(Records supplied)

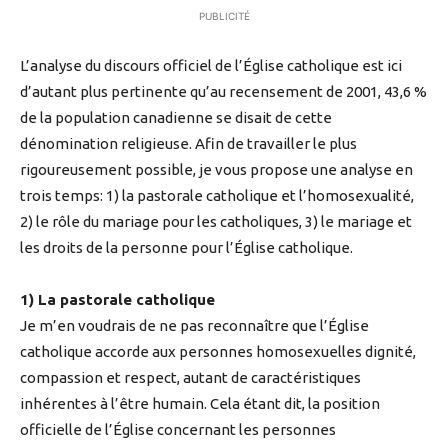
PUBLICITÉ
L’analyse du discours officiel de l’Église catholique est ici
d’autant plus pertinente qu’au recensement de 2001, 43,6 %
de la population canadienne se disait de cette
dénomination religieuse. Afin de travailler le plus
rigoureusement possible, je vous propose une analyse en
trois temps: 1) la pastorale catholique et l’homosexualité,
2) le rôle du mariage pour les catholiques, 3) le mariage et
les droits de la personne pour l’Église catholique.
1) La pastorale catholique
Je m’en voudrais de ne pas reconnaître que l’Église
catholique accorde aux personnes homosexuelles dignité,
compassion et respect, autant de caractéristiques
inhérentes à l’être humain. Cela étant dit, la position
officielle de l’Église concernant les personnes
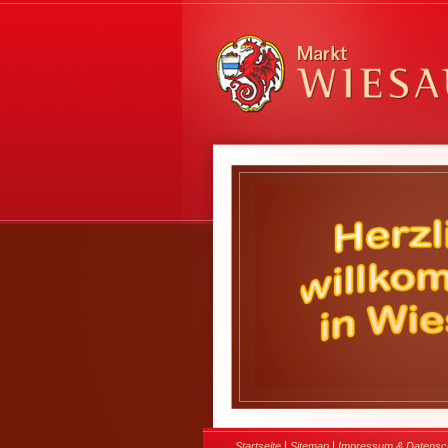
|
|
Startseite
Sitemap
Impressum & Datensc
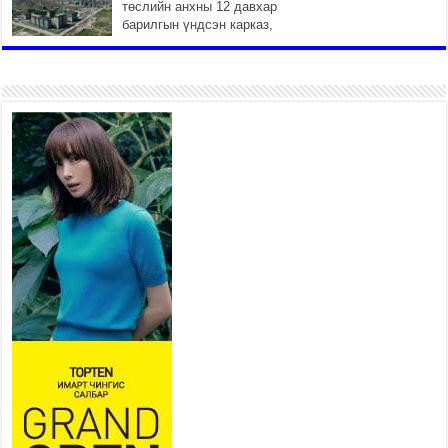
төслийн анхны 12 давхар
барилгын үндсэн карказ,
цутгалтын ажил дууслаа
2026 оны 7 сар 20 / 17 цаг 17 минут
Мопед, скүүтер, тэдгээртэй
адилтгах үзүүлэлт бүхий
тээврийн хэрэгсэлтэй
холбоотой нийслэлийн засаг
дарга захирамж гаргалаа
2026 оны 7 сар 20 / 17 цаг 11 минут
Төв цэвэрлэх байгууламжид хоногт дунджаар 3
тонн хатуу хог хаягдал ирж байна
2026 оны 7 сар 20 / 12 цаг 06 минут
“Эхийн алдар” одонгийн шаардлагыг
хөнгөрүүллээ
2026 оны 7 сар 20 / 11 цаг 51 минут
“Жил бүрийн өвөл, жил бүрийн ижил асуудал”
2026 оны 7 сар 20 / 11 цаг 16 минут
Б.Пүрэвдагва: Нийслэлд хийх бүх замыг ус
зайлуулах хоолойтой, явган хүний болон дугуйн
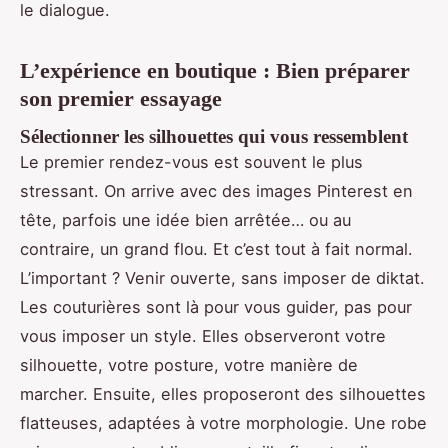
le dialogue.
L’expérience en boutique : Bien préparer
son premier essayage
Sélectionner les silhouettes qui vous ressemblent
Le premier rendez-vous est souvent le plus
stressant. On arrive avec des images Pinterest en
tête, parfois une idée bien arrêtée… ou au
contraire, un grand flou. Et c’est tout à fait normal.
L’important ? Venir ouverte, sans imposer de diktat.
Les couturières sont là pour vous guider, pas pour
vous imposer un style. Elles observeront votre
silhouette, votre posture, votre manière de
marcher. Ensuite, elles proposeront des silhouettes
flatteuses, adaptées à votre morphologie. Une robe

(End Records supplied)

• [Exercise requirements] Scan the data above for the word "personnes", then copy every line that holds it.

• [Solution to the problem]
catholique accorde aux personnes homosexuelles dignité,
officielle de l’Église concernant les personnes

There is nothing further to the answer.